What is the price of kindness? What is the cost of meanness? It seems to take a great effort for some people to be nice to others. Maybe they don’t think the stranger is worthy of their consideration, or maybe they are in a hurry or feeling stressed. Maybe nobody taught them to be nice, so they don’t see the problem with the cruel comment or the curt reply. But there is a problem.
We all have our moments of short temper or lack of consideration, and we all want life to go smoothly, but when we are unkind, we create turbulence that we, or somebody, is going to have to deal with. Sharing our negative vibes, we are likely to get negative vibes right back. The simple request turned aside callously becomes a demand. The disagreement becomes a confrontation. The argument becomes a fight. In the end, the person who couldn’t strain themselves to be courteous finds themselves in an emotional upheaval that takes much more energy than a kind response would have taken.

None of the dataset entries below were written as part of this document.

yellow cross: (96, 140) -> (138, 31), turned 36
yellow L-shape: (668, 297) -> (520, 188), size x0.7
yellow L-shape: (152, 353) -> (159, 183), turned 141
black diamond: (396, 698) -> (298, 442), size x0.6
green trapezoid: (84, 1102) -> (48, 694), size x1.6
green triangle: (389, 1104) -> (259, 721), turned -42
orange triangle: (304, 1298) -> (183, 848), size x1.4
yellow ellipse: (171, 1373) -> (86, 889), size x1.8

What happens when we are kind to another? Most often, the other person relaxes. They become more cooperative. They may extend a kindness back to us. Normally, they won’t hit us or call us names. They see us as no threat, so their defenses come down. Maybe they become our friend. How much nicer it is to think that our community is populated with friends rather than with enemies. How much nicer to think that when payback comes it will be for kindness, rather than for cruelty.

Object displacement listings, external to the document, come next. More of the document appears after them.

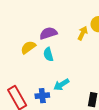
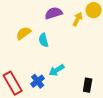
purple semicircle: (48, 33) -> (54, 13), moved
blue cross: (42, 96) -> (38, 81), turned -32

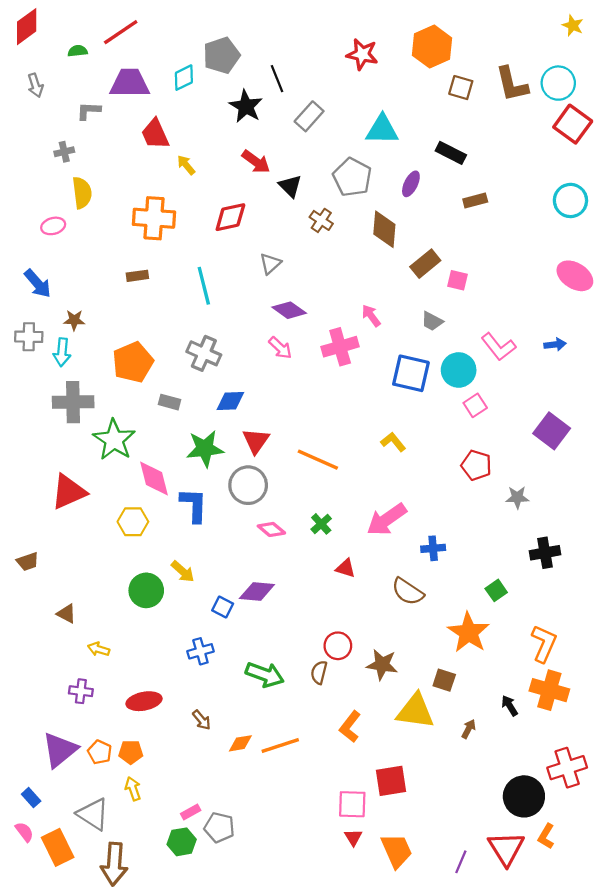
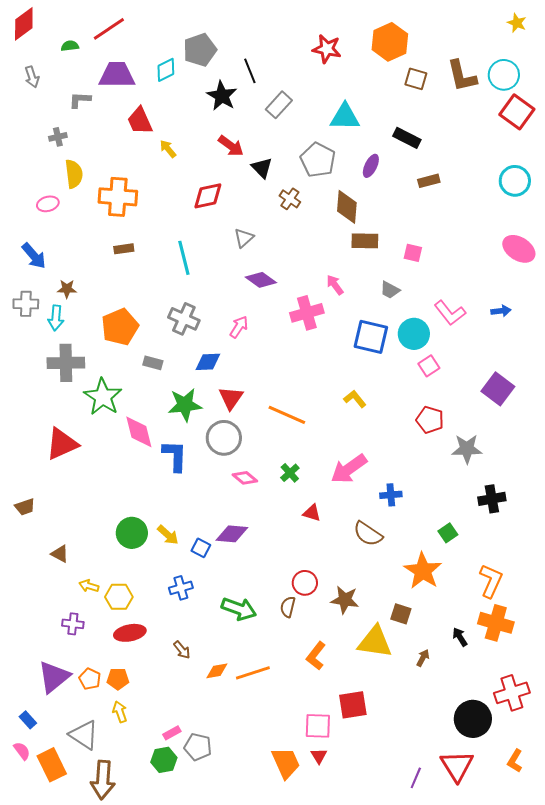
orange cross: (154, 218) -> (118, 197), moved
brown rectangle: (425, 264) -> (365, 241), moved, turned 40
pink arrow: (280, 348) -> (239, 327), moved, turned -100
gray star: (517, 497) -> (467, 449), size x1.4
yellow hexagon: (133, 522) -> (119, 597), moved
yellow arrow: (183, 572) -> (168, 535), moved
orange L-shape: (546, 836) -> (515, 761), moved
orange trapezoid: (397, 851) -> (286, 763), moved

Think about your interactions with people. Are they mostly pleasant, or do they often seem full of conflict?
What is the source of the conflicts you have? If you think it is because other people are jerks, think again. It is possible to have pleasant interactions even with people who appear supremely obnoxious. It may take a little more effort on your part, but there are very few people on this planet who won’t respond to compassion and kindness.Take your time. Try to avoid being in a hurry. When we are rushed it is more difficult to be patient with others, and we are more likely to speak without thinking.
Here are some suggestions for generating more kindness and affection in your life:
Stay centered. If you are well grounded, rested, and nourished, you will be more resilient in challenging relationships. Regular meditation helps us to stay balanced and to act through a compassionate heart.
Reserve judgement. Unless you know a person very well, you don’t know their motivations, and no matter how well you know them, you don’t know what experiences brought them to this place. Avoid imputing evil intent before you know the circumstances of someone’s actions.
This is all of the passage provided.